Under Section 1782 of Title 28 of the United States Code, parties may apply in United States federal district courts to obtain discovery for use in a proceeding in a foreign or international tribunal. Federal Circuit Courts of Appeal have wrestled with the issue of whether a foreign arbitration qualifies as a “foreign or international tribunal” under the statute. The Second and Fifth Circuits, for example, have ruled that foreign and international arbitral tribunals do not qualify under Section 1782. However, the Eleventh Circuit, until very recently, had ruled that a foreign arbitral tribunal did qualify under Section 1782. The federal district courts in many other U.S. jurisdictions that are not bound by Circuit precedent have issued rulings going either way, and in some cases have drawn a distinction favoring Section 1782 relief for international investment treaty arbitration as opposed to purely private international commercial arbitration.
On 10 January 2014, the United States Court of Appeals for the Eleventh Circuit, which encompasses Florida, Georgia and Alabama, vacated its prior opinion which had held that a foreign arbitration falls within the scope of Section 1782 (Application of Consorcio Ecuatoriano de Telecomunicaciones, S.A., Case (CONECEL II) vacating Application of Consorcio Ecuatoriano de Telecomunicaciones (CONECEL I).
In CONECEL I, the Eleventh Circuit held that the pending arbitration proceeding before the Center for Arbitration and Conciliation of the Guayaquil Chamber of Commerce was a “proceeding in a foreign or international tribunal” as contemplated by Section 1782. The Court did not rule on the applicant’s alternative theory that the evidence was sought for use in “contemplated” civil collusion proceedings in Ecuador. In so holding, CONECEL I was guided by the United States Supreme Court decision in Intel Corp. v. Advanced Micro Devices, Inc, which emphasized the legislative history and breadth of the statutory term “tribunal” and suggested that courts examine the nature of the arbitral body at issue to determine whether it functions as a “foreign tribunal” for purposes of Section 1782.

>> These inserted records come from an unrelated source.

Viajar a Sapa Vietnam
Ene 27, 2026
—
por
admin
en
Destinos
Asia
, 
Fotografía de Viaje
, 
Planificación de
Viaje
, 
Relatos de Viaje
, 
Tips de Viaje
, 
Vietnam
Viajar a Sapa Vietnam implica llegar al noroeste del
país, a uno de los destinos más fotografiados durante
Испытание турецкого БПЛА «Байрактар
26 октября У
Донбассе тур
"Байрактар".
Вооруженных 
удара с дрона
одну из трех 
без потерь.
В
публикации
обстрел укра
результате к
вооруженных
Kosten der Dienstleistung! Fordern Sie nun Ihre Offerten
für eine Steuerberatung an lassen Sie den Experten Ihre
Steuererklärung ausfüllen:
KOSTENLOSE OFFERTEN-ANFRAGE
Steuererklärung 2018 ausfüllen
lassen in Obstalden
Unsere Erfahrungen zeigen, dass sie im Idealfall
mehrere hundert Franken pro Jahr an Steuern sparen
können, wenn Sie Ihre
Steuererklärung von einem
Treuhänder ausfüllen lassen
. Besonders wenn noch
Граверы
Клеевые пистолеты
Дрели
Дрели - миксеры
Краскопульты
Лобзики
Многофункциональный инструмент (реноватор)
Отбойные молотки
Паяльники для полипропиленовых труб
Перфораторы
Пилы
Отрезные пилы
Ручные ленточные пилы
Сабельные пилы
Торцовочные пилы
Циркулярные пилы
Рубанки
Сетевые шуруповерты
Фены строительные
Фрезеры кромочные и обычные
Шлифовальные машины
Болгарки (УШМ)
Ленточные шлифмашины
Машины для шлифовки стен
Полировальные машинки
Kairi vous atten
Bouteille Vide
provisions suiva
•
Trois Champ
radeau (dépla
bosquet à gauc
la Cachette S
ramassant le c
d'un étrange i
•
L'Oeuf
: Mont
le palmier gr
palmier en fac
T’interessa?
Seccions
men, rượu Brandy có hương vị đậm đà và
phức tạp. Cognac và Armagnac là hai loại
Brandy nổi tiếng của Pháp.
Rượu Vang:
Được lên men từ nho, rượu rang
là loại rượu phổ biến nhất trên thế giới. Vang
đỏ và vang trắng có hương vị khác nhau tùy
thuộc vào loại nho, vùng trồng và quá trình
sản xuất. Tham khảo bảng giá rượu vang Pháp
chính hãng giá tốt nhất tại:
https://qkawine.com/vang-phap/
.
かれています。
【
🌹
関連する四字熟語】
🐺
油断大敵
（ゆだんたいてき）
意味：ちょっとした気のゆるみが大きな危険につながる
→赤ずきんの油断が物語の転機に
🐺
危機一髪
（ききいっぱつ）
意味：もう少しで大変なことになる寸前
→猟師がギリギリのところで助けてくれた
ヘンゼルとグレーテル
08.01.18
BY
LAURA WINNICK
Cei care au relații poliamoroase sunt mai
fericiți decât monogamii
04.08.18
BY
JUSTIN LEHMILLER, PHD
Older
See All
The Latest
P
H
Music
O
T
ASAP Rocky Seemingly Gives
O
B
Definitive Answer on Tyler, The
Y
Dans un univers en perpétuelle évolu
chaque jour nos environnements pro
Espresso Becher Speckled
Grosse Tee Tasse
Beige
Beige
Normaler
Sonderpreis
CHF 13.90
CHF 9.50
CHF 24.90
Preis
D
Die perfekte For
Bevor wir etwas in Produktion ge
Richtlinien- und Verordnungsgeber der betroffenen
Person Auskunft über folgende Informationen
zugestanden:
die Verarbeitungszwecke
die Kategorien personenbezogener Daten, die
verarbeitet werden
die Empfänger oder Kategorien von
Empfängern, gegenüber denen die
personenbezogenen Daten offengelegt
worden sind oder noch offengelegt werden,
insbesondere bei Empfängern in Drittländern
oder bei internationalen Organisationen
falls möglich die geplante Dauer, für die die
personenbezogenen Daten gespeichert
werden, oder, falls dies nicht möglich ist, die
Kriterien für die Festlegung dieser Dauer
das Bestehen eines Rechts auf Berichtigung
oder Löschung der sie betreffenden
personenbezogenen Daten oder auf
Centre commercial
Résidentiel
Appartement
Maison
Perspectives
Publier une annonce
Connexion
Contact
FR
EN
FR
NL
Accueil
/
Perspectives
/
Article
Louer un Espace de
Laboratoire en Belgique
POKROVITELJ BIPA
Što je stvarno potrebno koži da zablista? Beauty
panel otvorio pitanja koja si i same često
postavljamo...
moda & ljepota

In CONECEL II, however, the Court explicitly vacated this ruling and “decline[d] to answer this substantial question on the sparse record found in this case.” The Eleventh Circuit nevertheless affirmed the lower court’s grant of Section 1782 relief on the alternative theory that reasonably contemplated civil collusion proceedings qualified as a “proceeding in a foreign or international tribunal” under Section 1782.
In this sense, the Eleventh Circuit, instead of making a determination on whether a foreign arbitration tribunal qualifies as a “tribunal” under Section 1782, has left the resolution of that question for another day. As the statute’s boundaries are not clear for the majority of federal district courts across the nation, those seeking discovery in the U.S. for use in a foreign or international tribunal must carefully study and monitor developments in the law of the jurisdiction in which the documents, statements or other testimony are sought. Failure to take into account the most recent developments in the law could lead to wasted efforts and legal expense. A discovery plan and litigation strategy must be specifically tailored to the current law of those jurisdictions where the evidence is believed to be found.